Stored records

※

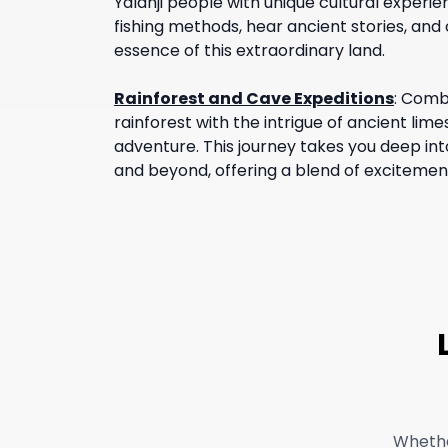
Yalanji people with unique cultural experie
fishing methods, hear ancient stories, and 
essence of this extraordinary land.
Rainforest and Cave Expeditions
:
Combi
rainforest with the intrigue of ancient li
adventure. This journey takes you deep int
and beyond, offering a blend of excitemen
Whethe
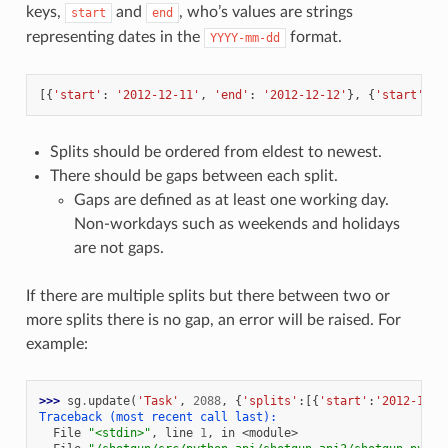
keys,
and
, who’s values are strings
start
end
representing dates in the
format.
YYYY-mm-dd
[{
'start'
:
'2012-12-11'
,
'end'
:
'2012-12-12'
},
{
'start'
:
'
Splits should be ordered from eldest to newest.
There should be gaps between each split.
Gaps are defined as at least one working day.
Non-workdays such as weekends and holidays
are not gaps.
If there are multiple splits but there between two or
more splits there is no gap, an error will be raised. For
example:
>>> 
sg
.
update
(
'Task'
,
2088
,
{
'splits'
:[{
'start'
:
'2012-12-1
Traceback (most recent call last):
  File 
"<stdin>"
, line 
1
, in 
<module>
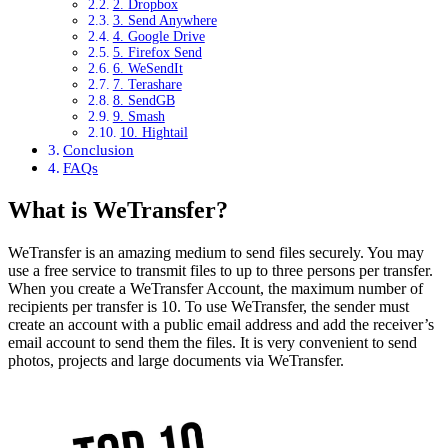
2. Dropbox
3. Send Anywhere
4. Google Drive
5. Firefox Send
6. WeSendIt
7. Terashare
8. SendGB
9. Smash
10. Hightail
Conclusion
FAQs
What is WeTransfer?
WeTransfer is an amazing medium to send files securely. You may
use a free service to transmit files to up to three persons per transfer.
When you create a WeTransfer Account, the maximum number of
recipients per transfer is 10. To use WeTransfer, the sender must
create an account with a public email address and add the receiver’s
email account to send them the files. It is very convenient to send
photos, projects and large documents via WeTransfer.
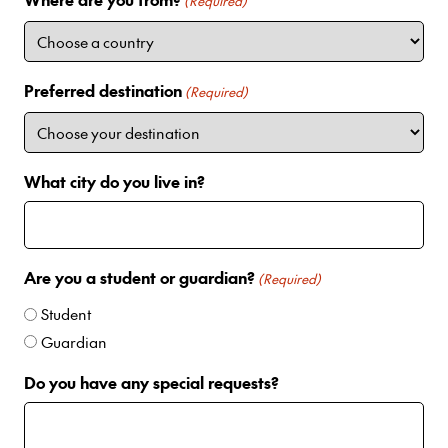
i
(Required)
t
e
d
Preferred destination
(Required)
S
t
a
t
What city do you live in?
e
s
+
1
Are you a student or guardian?
(Required)
Student
Guardian
Do you have any special requests?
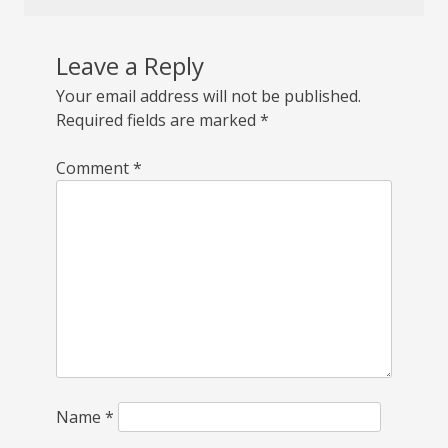
Leave a Reply
Your email address will not be published.
Required fields are marked
*
Comment
*
Name
*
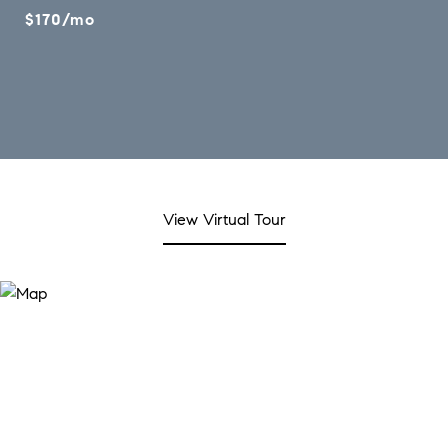
$170/mo
View Virtual Tour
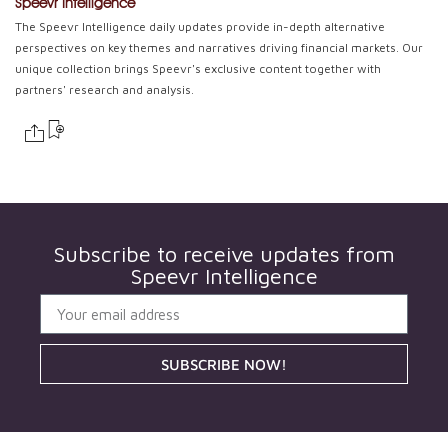
Speevr Intelligence
The Speevr Intelligence daily updates provide in-depth alternative
perspectives on key themes and narratives driving financial markets. Our
unique collection brings Speevr's exclusive content together with
partners' research and analysis.
Subscribe to receive updates from
Speevr Intelligence
SUBSCRIBE NOW!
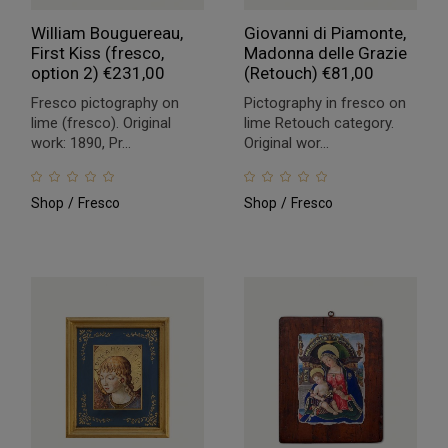
William Bouguereau,
Giovanni di Piamonte,
First Kiss (fresco,
Madonna delle Grazie
option 2)
€
231,00
(Retouch)
€
81,00
Fresco pictography on
Pictography in fresco on
lime (fresco). Original
lime Retouch category.
work: 1890, Pr...
Original wor...
Shop
Fresco
Shop
Fresco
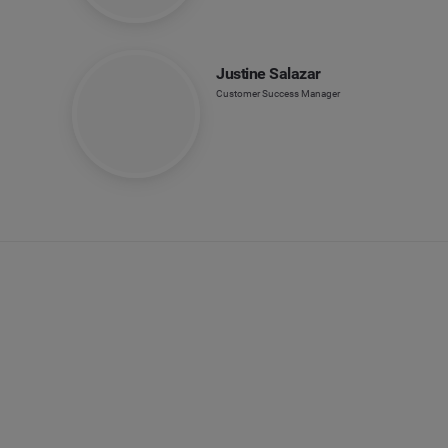
Justine Salazar
Customer Success Manager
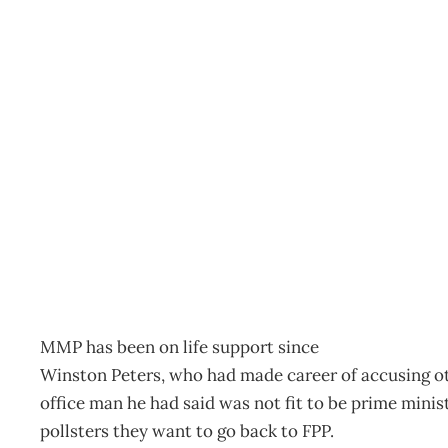
ELECTION REFLECTION
Archive
Management Editorial Team
November 27, 200
MMP has been on life support since
Winston Peters, who had made career of accusing oth
office man he had said was not fit to be prime minist
pollsters they want to go back to FPP.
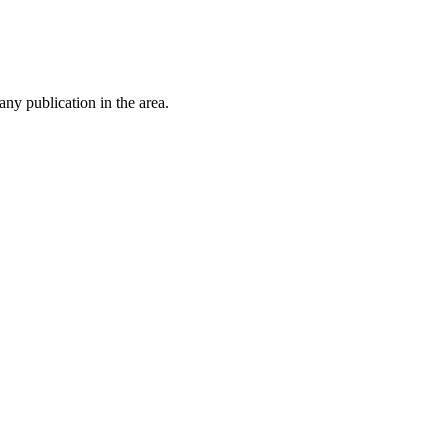
ny publication in the area.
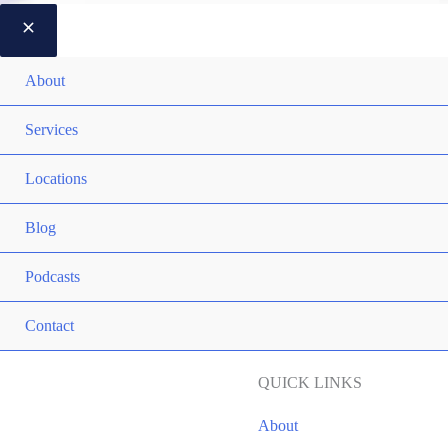
About
Services
Locations
Blog
Podcasts
Contact
QUICK LINKS
About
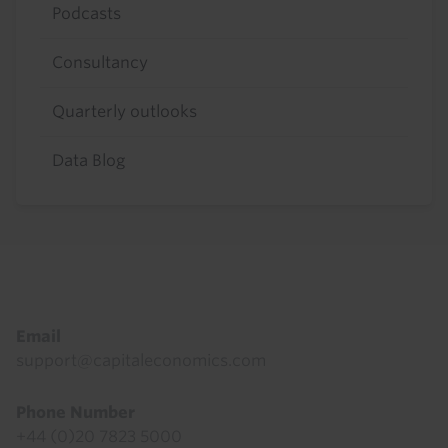
Podcasts
Consultancy
Quarterly outlooks
Data Blog
Footer
Email
support@capitaleconomics.com
Phone Number
+44 (0)20 7823 5000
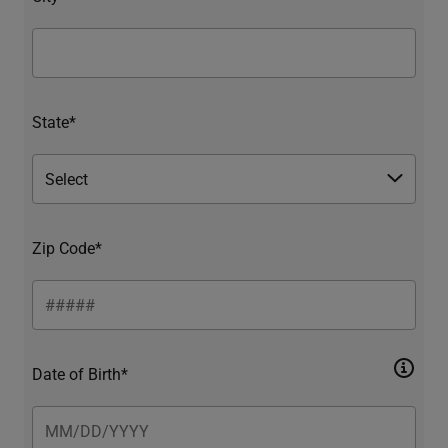
State*
Zip Code*
Date of Birth*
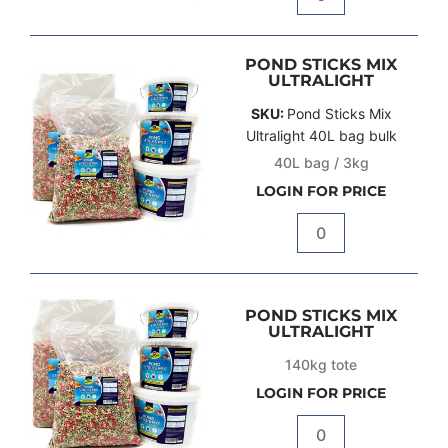
Quantity
POND STICKS MIX
ULTRALIGHT
SKU:
Pond Sticks Mix
Ultralight 40L bag bulk
40L bag / 3kg
LOGIN FOR PRICE
Quantity
POND STICKS MIX
ULTRALIGHT
140kg tote
LOGIN FOR PRICE
Quantity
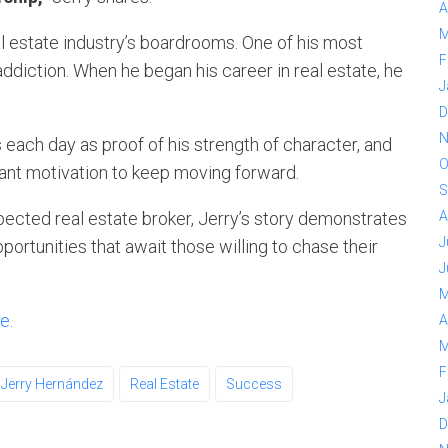
A
M
al estate industry’s boardrooms. One of his most
F
ddiction. When he began his career in real estate, he
J
D
N
 each day as proof of his strength of character, and
O
tant motivation to keep moving forward.
S
pected real estate broker, Jerry’s story demonstrates
A
J
portunities that await those willing to chase their
J
M
e.
A
M
F
Jerry Hernández
Real Estate
Success
J
D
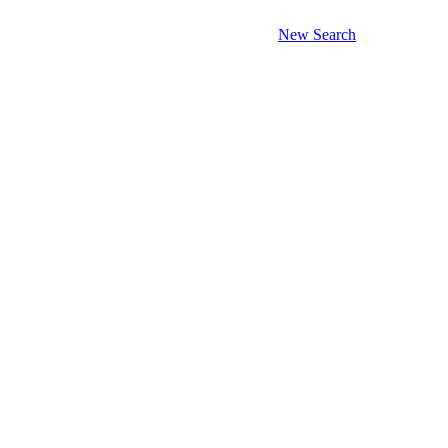
New Search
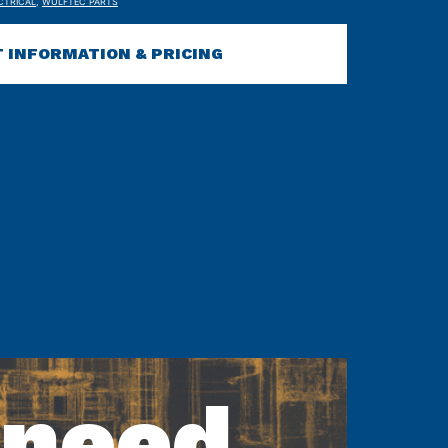
CTRICAL
,
WULFTEC PARTS
 INFORMATION & PRICING
 need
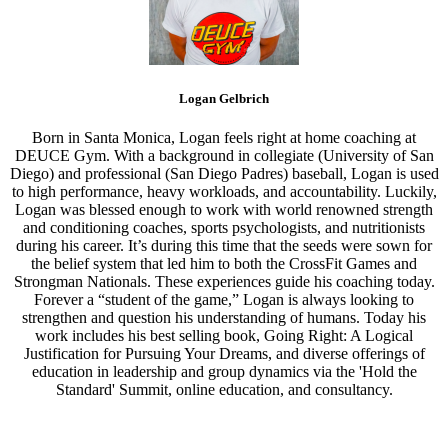
Logan Gelbrich
Born in Santa Monica, Logan feels right at home coaching at
DEUCE Gym. With a background in collegiate (University of San
Diego) and professional (San Diego Padres) baseball, Logan is used
to high performance, heavy workloads, and accountability. Luckily,
Logan was blessed enough to work with world renowned strength
and conditioning coaches, sports psychologists, and nutritionists
during his career. It’s during this time that the seeds were sown for
the belief system that led him to both the CrossFit Games and
Strongman Nationals. These experiences guide his coaching today.
Forever a “student of the game,” Logan is always looking to
strengthen and question his understanding of humans. Today his
work includes his best selling book, Going Right: A Logical
Justification for Pursuing Your Dreams, and diverse offerings of
education in leadership and group dynamics via the 'Hold the
Standard' Summit, online education, and consultancy.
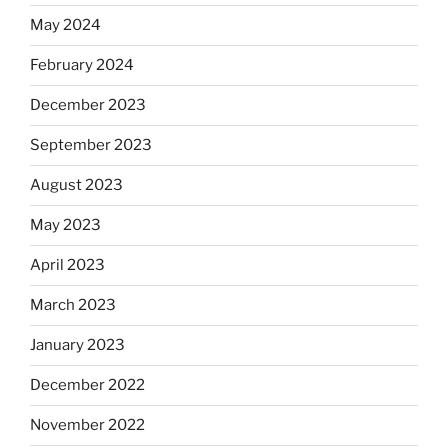
May 2024
February 2024
December 2023
September 2023
August 2023
May 2023
April 2023
March 2023
January 2023
December 2022
November 2022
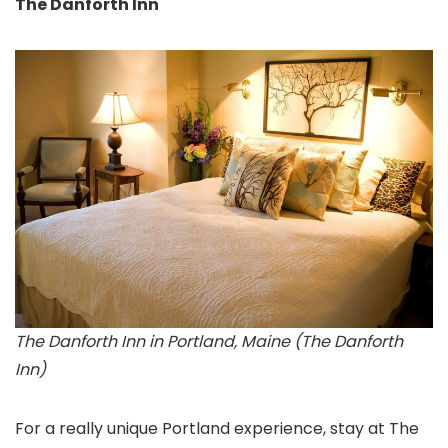
The Danforth Inn
The Danforth Inn in Portland, Maine (The Danforth
Inn)
For a really unique Portland experience, stay at The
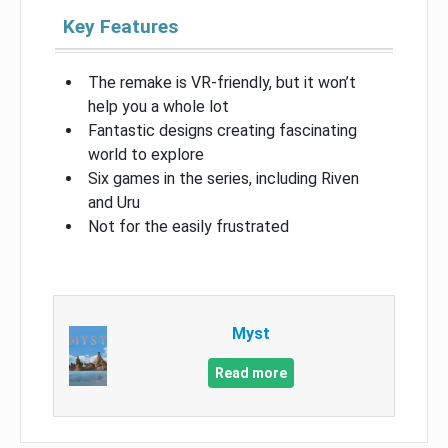
Key Features
The remake is VR-friendly, but it won’t
help you a whole lot
Fantastic designs creating fascinating
world to explore
Six games in the series, including Riven
and Uru
Not for the easily frustrated
Myst
Read more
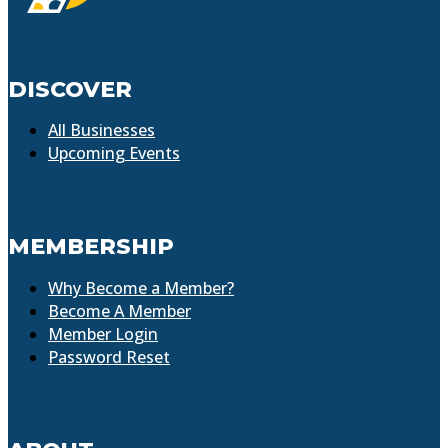
DISCOVER
All Businesses
Upcoming Events
MEMBERSHIP
Why Become a Member?
Become A Member
Member Login
Password Reset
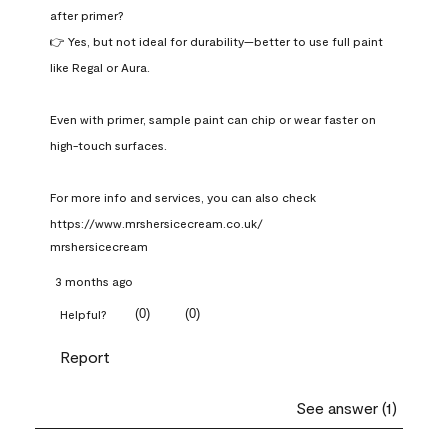
after primer?

👉 Yes, but not ideal for durability—better to use full paint 
like Regal or Aura.

Even with primer, sample paint can chip or wear faster on 
high-touch surfaces.

For more info and services, you can also check 
https://www.mrshersicecream.co.uk/
mrshersicecream
3 months ago
(
0
)
(
0
)
Helpful?
Report
See answer (1)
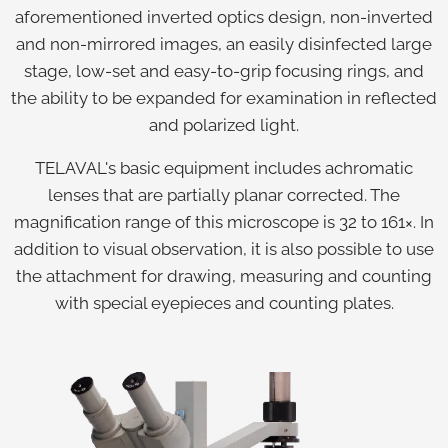
aforementioned inverted optics design, non-inverted
and non-mirrored images, an easily disinfected large
stage, low-set and easy-to-grip focusing rings, and
the ability to be expanded for examination in reflected
and polarized light.
TELAVAL's basic equipment includes achromatic
lenses that are partially planar corrected. The
magnification range of this microscope is 32 to 161×. In
addition to visual observation, it is also possible to use
the attachment for drawing, measuring and counting
with special eyepieces and counting plates.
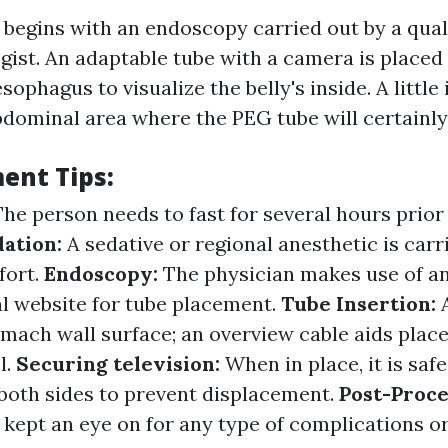
begins with an endoscopy carried out by a qual
gist. An adaptable tube with a camera is placed
ophagus to visualize the belly's inside. A little 
dominal area where the PEG tube will certainly
ent Tips:
The person needs to fast for several hours prior
dation:
A sedative or regional anesthetic is carr
fort.
Endoscopy:
The physician makes use of a
al website for tube placement.
Tube Insertion:
omach wall surface; an overview cable aids plac
l.
Securing television:
When in place, it is sa
both sides to prevent displacement.
Post-Proce
 kept an eye on for any type of complications or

※

Exercise objective -> Note each line above that contains "also" and copy it out.

Response to the task ->
For more info and services, you can also check 
addition to visual observation, it is also possible to use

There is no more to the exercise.